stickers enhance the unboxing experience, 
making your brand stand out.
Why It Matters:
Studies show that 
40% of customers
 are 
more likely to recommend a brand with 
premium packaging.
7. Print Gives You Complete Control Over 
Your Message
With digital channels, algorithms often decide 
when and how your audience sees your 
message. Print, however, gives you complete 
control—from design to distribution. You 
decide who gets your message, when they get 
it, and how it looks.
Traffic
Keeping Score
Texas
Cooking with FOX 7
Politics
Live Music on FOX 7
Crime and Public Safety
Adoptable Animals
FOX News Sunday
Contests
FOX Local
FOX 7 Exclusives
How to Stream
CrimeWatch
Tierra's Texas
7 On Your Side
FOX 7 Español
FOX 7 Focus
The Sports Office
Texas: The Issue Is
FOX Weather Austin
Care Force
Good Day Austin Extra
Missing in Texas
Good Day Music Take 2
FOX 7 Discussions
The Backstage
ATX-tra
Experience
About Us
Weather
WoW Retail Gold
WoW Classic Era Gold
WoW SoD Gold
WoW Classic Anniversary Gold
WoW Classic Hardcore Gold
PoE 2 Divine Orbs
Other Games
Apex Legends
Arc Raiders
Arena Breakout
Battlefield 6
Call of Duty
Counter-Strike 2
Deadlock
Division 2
---
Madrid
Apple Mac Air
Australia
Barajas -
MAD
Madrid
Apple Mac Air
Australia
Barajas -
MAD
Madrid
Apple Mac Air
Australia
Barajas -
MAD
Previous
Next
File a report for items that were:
* * *
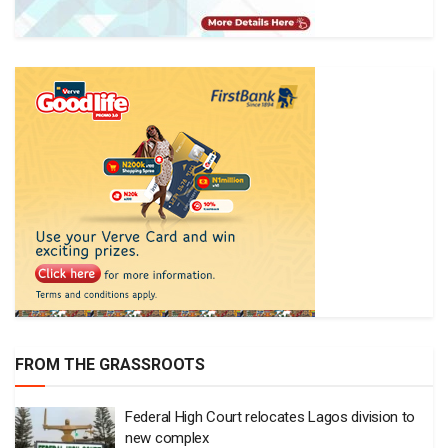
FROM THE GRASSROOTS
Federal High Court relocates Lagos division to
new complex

Work order
Look through the material above and pick out each line holding the word "decide".

Result for this exercise
With digital channels, algorithms often decide 
decide who gets your message, when they get 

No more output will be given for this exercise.